Gallium is a metal with a wide variety of uses. Some of its applications include computer memory chips, light emitting diodes and lasers. Radioactive isotopes of gallium are used to image the human body and locate tumors. Naturally occurring gallium consists of two isotopes. One of those isotopes is 71Ga with an isotopic mass of 70.9247050 amu and an abundance of 39.892%. What is the mass number of the other isotope?
and explain answer if possible
71 mass number has abundance of 39.892
let x = mass number of other isotope. % abundance is 100-39.892 = 60.108
Then 71(0.39892) + 0.60108x = 69.723 (from periodic table)
28.32 + 0.60108x = 69.723
x = (69.723-28.32)/0.60108 = 68.9 which I would round to 69 as the probable whole number for the mass number.
Well, it seems like gallium is having a bit of an identity crisis with two isotopes! The one you mentioned, 71Ga, has a mass of 70.9247050 amu and an abundance of 39.892%. So, if we subtract that from 100%, we can figure out the abundance of the other isotope.
100% - 39.892% = 60.108%
Now, we know that naturally occurring gallium consists of two isotopes, so each isotope must have an abundance that adds up to 100%. Therefore, the other isotope must have an abundance of 60.108%.
Since the mass number of an isotope is simply the sum of its protons and neutrons, we can determine the mass number of the other isotope by dividing the atomic mass of gallium by its abundance.
70.9247050 amu (atomic mass) / 60.108% (abundance) = 117.6 amu (rounded off)
So, the mass number of the other isotope is approximately 118. Now that we have solved the gallium dilemma, it's time for them to shine in their various applications!
To find the mass number of the other isotope of gallium, we can make use of the fact that the sum of the abundances of all isotopes of an element is equal to 100%.
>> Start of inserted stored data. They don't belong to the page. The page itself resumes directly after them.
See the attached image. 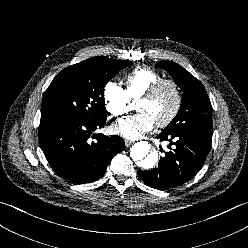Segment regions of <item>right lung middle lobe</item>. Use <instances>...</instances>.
Listing matches in <instances>:
<instances>
[{
  "label": "right lung middle lobe",
  "mask_w": 248,
  "mask_h": 248,
  "mask_svg": "<svg viewBox=\"0 0 248 248\" xmlns=\"http://www.w3.org/2000/svg\"><path fill=\"white\" fill-rule=\"evenodd\" d=\"M130 64L128 60L92 57L63 69L45 92L41 117L106 120L104 86Z\"/></svg>",
  "instance_id": "dd1d6c3e"
}]
</instances>
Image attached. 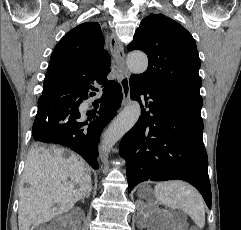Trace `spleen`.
Masks as SVG:
<instances>
[{
  "label": "spleen",
  "instance_id": "obj_1",
  "mask_svg": "<svg viewBox=\"0 0 241 230\" xmlns=\"http://www.w3.org/2000/svg\"><path fill=\"white\" fill-rule=\"evenodd\" d=\"M154 195L160 203L173 209L184 210L198 227H204V201L202 196L192 186L179 181L158 183L155 186Z\"/></svg>",
  "mask_w": 241,
  "mask_h": 230
}]
</instances>
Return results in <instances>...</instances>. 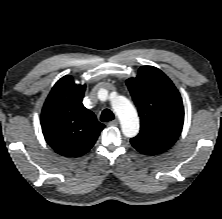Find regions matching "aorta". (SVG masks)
Segmentation results:
<instances>
[{
  "instance_id": "1",
  "label": "aorta",
  "mask_w": 222,
  "mask_h": 219,
  "mask_svg": "<svg viewBox=\"0 0 222 219\" xmlns=\"http://www.w3.org/2000/svg\"><path fill=\"white\" fill-rule=\"evenodd\" d=\"M111 106L118 116L124 136L132 138L139 132V117L132 103L124 96L117 95Z\"/></svg>"
}]
</instances>
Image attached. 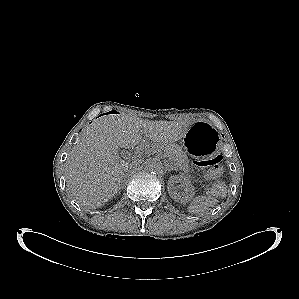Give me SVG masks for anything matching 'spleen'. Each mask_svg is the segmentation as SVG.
Wrapping results in <instances>:
<instances>
[{"mask_svg": "<svg viewBox=\"0 0 299 299\" xmlns=\"http://www.w3.org/2000/svg\"><path fill=\"white\" fill-rule=\"evenodd\" d=\"M217 203V199L212 196H196L190 202L187 211L190 214H204L209 211L212 207H214Z\"/></svg>", "mask_w": 299, "mask_h": 299, "instance_id": "1", "label": "spleen"}]
</instances>
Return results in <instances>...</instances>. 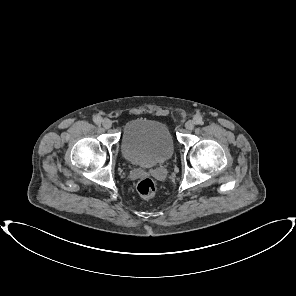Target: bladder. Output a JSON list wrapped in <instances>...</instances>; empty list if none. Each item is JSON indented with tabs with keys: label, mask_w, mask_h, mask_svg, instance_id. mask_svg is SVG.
<instances>
[{
	"label": "bladder",
	"mask_w": 296,
	"mask_h": 296,
	"mask_svg": "<svg viewBox=\"0 0 296 296\" xmlns=\"http://www.w3.org/2000/svg\"><path fill=\"white\" fill-rule=\"evenodd\" d=\"M173 152V138L165 123L138 118L124 126L121 153L128 162L152 167L168 161Z\"/></svg>",
	"instance_id": "bladder-1"
}]
</instances>
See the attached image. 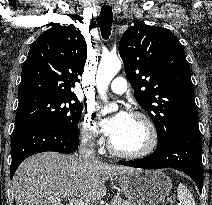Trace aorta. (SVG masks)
I'll use <instances>...</instances> for the list:
<instances>
[{
    "label": "aorta",
    "instance_id": "aorta-1",
    "mask_svg": "<svg viewBox=\"0 0 212 205\" xmlns=\"http://www.w3.org/2000/svg\"><path fill=\"white\" fill-rule=\"evenodd\" d=\"M121 69V61L117 56L102 57L96 75V86L99 94L106 100L109 83Z\"/></svg>",
    "mask_w": 212,
    "mask_h": 205
}]
</instances>
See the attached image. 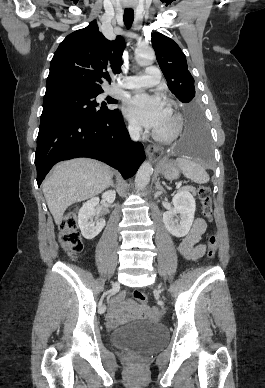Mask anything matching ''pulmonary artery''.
Returning <instances> with one entry per match:
<instances>
[{
    "mask_svg": "<svg viewBox=\"0 0 265 388\" xmlns=\"http://www.w3.org/2000/svg\"><path fill=\"white\" fill-rule=\"evenodd\" d=\"M146 71H149V75H125L124 81L130 82L131 85H127L124 81L122 83H116L114 88L116 90H126L128 87L133 90L135 94L142 92V86H155L156 82H161V75H158V69H155V64H146ZM121 79L120 77L118 78Z\"/></svg>",
    "mask_w": 265,
    "mask_h": 388,
    "instance_id": "obj_1",
    "label": "pulmonary artery"
}]
</instances>
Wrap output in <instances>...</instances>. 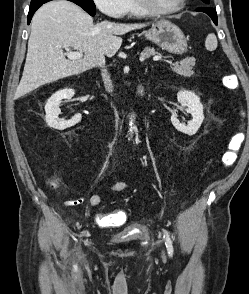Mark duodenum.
Returning a JSON list of instances; mask_svg holds the SVG:
<instances>
[{"label": "duodenum", "mask_w": 249, "mask_h": 294, "mask_svg": "<svg viewBox=\"0 0 249 294\" xmlns=\"http://www.w3.org/2000/svg\"><path fill=\"white\" fill-rule=\"evenodd\" d=\"M136 95L138 100H141L145 95V87L141 82L137 85Z\"/></svg>", "instance_id": "duodenum-1"}]
</instances>
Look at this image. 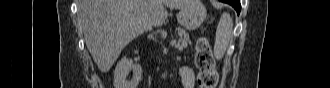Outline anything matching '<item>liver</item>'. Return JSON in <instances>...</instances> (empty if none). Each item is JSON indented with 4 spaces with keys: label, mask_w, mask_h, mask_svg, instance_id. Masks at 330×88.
I'll use <instances>...</instances> for the list:
<instances>
[{
    "label": "liver",
    "mask_w": 330,
    "mask_h": 88,
    "mask_svg": "<svg viewBox=\"0 0 330 88\" xmlns=\"http://www.w3.org/2000/svg\"><path fill=\"white\" fill-rule=\"evenodd\" d=\"M190 0H80L78 17L86 46L102 72L110 70L133 39L161 26L166 7L182 9Z\"/></svg>",
    "instance_id": "6515ba94"
}]
</instances>
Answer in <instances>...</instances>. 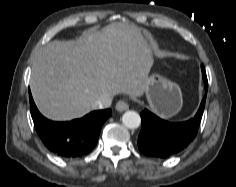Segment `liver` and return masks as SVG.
<instances>
[{
    "label": "liver",
    "instance_id": "obj_1",
    "mask_svg": "<svg viewBox=\"0 0 236 187\" xmlns=\"http://www.w3.org/2000/svg\"><path fill=\"white\" fill-rule=\"evenodd\" d=\"M153 43L134 24L112 23L77 40L52 41L32 65L30 88L40 112L66 121L90 112L101 96L139 97L149 82Z\"/></svg>",
    "mask_w": 236,
    "mask_h": 187
}]
</instances>
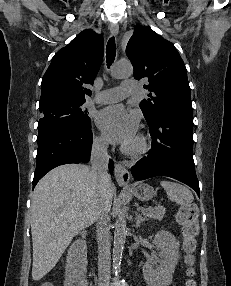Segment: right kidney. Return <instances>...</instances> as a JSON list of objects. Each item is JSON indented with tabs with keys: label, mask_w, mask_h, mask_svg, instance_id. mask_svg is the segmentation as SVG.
I'll return each instance as SVG.
<instances>
[{
	"label": "right kidney",
	"mask_w": 231,
	"mask_h": 286,
	"mask_svg": "<svg viewBox=\"0 0 231 286\" xmlns=\"http://www.w3.org/2000/svg\"><path fill=\"white\" fill-rule=\"evenodd\" d=\"M85 242L75 241L69 248L66 267L64 286H88L86 279L87 256L84 252Z\"/></svg>",
	"instance_id": "obj_1"
}]
</instances>
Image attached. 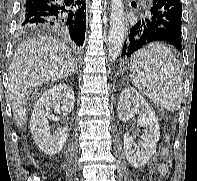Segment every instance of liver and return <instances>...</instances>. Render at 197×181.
Here are the masks:
<instances>
[{"mask_svg":"<svg viewBox=\"0 0 197 181\" xmlns=\"http://www.w3.org/2000/svg\"><path fill=\"white\" fill-rule=\"evenodd\" d=\"M76 70L77 63L63 42L43 35L22 42L8 72L9 99L16 124L25 126V106L35 87L66 78Z\"/></svg>","mask_w":197,"mask_h":181,"instance_id":"6515ba94","label":"liver"}]
</instances>
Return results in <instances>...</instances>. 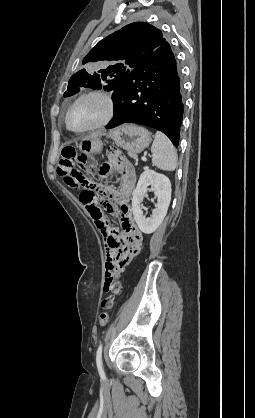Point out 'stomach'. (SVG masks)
I'll list each match as a JSON object with an SVG mask.
<instances>
[{"label":"stomach","instance_id":"stomach-1","mask_svg":"<svg viewBox=\"0 0 255 418\" xmlns=\"http://www.w3.org/2000/svg\"><path fill=\"white\" fill-rule=\"evenodd\" d=\"M106 136L117 146L133 154L142 152L151 142V133L144 127L133 124L111 130ZM79 148L85 154L99 153L102 150V141L99 137L84 139Z\"/></svg>","mask_w":255,"mask_h":418}]
</instances>
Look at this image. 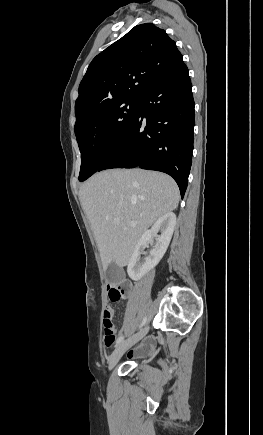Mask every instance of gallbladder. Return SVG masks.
I'll return each instance as SVG.
<instances>
[{"instance_id": "1", "label": "gallbladder", "mask_w": 263, "mask_h": 435, "mask_svg": "<svg viewBox=\"0 0 263 435\" xmlns=\"http://www.w3.org/2000/svg\"><path fill=\"white\" fill-rule=\"evenodd\" d=\"M105 274H106V279L113 284L120 283L125 278V273L123 269L117 266L114 262L109 264Z\"/></svg>"}]
</instances>
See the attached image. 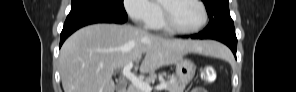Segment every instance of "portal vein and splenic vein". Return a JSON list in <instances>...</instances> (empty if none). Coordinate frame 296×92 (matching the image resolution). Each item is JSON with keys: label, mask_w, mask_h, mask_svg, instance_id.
I'll return each instance as SVG.
<instances>
[{"label": "portal vein and splenic vein", "mask_w": 296, "mask_h": 92, "mask_svg": "<svg viewBox=\"0 0 296 92\" xmlns=\"http://www.w3.org/2000/svg\"><path fill=\"white\" fill-rule=\"evenodd\" d=\"M133 65H134L133 63H128L127 65H125V67L123 68L122 74L127 79H129L134 86L138 87L143 92H151L153 88L150 86V84L143 81L142 79H139L134 73L131 72ZM166 87H167L166 83H161L156 87V89L160 90V89H165Z\"/></svg>", "instance_id": "1"}]
</instances>
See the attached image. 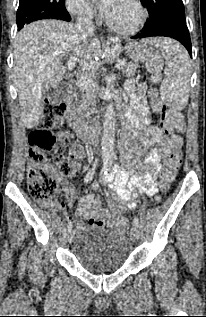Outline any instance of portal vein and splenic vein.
<instances>
[{"instance_id":"obj_1","label":"portal vein and splenic vein","mask_w":206,"mask_h":317,"mask_svg":"<svg viewBox=\"0 0 206 317\" xmlns=\"http://www.w3.org/2000/svg\"><path fill=\"white\" fill-rule=\"evenodd\" d=\"M77 65V59L74 56H71L68 60V68L70 70H73ZM124 66V62H119L116 64V68H122ZM77 85L82 89L85 90L86 92H94L96 85L93 81L84 79L82 77H79L77 74Z\"/></svg>"}]
</instances>
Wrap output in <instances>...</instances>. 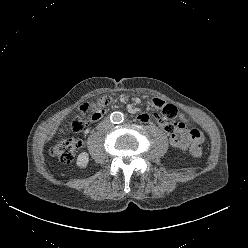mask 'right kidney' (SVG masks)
Instances as JSON below:
<instances>
[{"label": "right kidney", "instance_id": "ca27d5eb", "mask_svg": "<svg viewBox=\"0 0 248 248\" xmlns=\"http://www.w3.org/2000/svg\"><path fill=\"white\" fill-rule=\"evenodd\" d=\"M89 162V156L87 152H81L78 157L76 164L81 168H85Z\"/></svg>", "mask_w": 248, "mask_h": 248}]
</instances>
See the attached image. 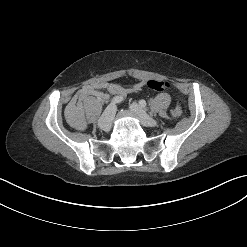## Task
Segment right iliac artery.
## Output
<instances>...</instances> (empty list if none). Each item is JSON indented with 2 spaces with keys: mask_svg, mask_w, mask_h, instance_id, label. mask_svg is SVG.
Masks as SVG:
<instances>
[{
  "mask_svg": "<svg viewBox=\"0 0 247 247\" xmlns=\"http://www.w3.org/2000/svg\"><path fill=\"white\" fill-rule=\"evenodd\" d=\"M123 96H115L112 98L111 100V104H116V103H120L123 101Z\"/></svg>",
  "mask_w": 247,
  "mask_h": 247,
  "instance_id": "right-iliac-artery-1",
  "label": "right iliac artery"
}]
</instances>
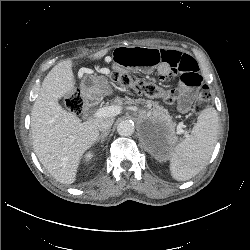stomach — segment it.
<instances>
[{
  "label": "stomach",
  "mask_w": 250,
  "mask_h": 250,
  "mask_svg": "<svg viewBox=\"0 0 250 250\" xmlns=\"http://www.w3.org/2000/svg\"><path fill=\"white\" fill-rule=\"evenodd\" d=\"M112 93V88L106 78L93 76L81 85V96L85 100H94Z\"/></svg>",
  "instance_id": "obj_1"
}]
</instances>
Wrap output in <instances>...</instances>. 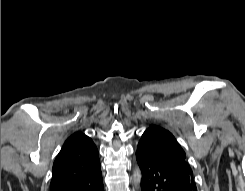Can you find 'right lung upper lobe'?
Masks as SVG:
<instances>
[{"label":"right lung upper lobe","instance_id":"right-lung-upper-lobe-1","mask_svg":"<svg viewBox=\"0 0 245 191\" xmlns=\"http://www.w3.org/2000/svg\"><path fill=\"white\" fill-rule=\"evenodd\" d=\"M100 169L98 150L82 132L71 135L64 143L53 164L50 191L89 177Z\"/></svg>","mask_w":245,"mask_h":191}]
</instances>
Let's denote the abundance of the second isotope (with an unknown mass number) as x (in percent). Since the abundance of the first isotope is given as 39.892%, we can write the equation:
x + 39.892% = 100%
Now, let's solve for x:
x = 100% - 39.892%
x = 60.108%
Therefore, the abundance of the second isotope is 60.108%.
Since naturally occurring gallium consists of only two isotopes, the sum of their abundances is equal to 100%:
39.892% + 60.108% = 100%
Now, we can calculate the mass number of the second isotope:
Let's denote the mass number of the second isotope as y. The atomic mass of gallium is given as 70.9247050 amu (atomic mass unit) for the first isotope.
Using the equation for average atomic mass:
(39.892%)(70.9247050 amu) + (60.108%)(y amu) = average atomic mass
Substituting the known values:
(39.892%)(70.9247050 amu) + (60.108%)(y amu) = 70.9247050 amu
Now, solve for y:
(0.39892)(70.9247050 amu) + (0.60108)(y amu) = 70.9247050 amu
0.39892(70.9247050 amu) + 0.60108(y amu) = 70.9247050 amu
28.297002 amu + 0.60108(y amu) = 70.9247050 amu
0.60108(y amu) = 70.9247050 amu - 28.297002 amu
0.60108(y amu) = 42.627703 amu
y amu ≈ 70.855 amu
Therefore, the mass number of the other isotope of gallium is approximately 70.855 amu.
the answer should be rounded to the closest whole integer, which should be 69.
The equation can be seen as:
(70.9247050)(.39892)+(W)(1-x)=Gallium atomic mass
1-x= 1-(other isotope abun.)
1- .39892= .60108
so plug that in and solve for W, the mass number of the unknown isotope.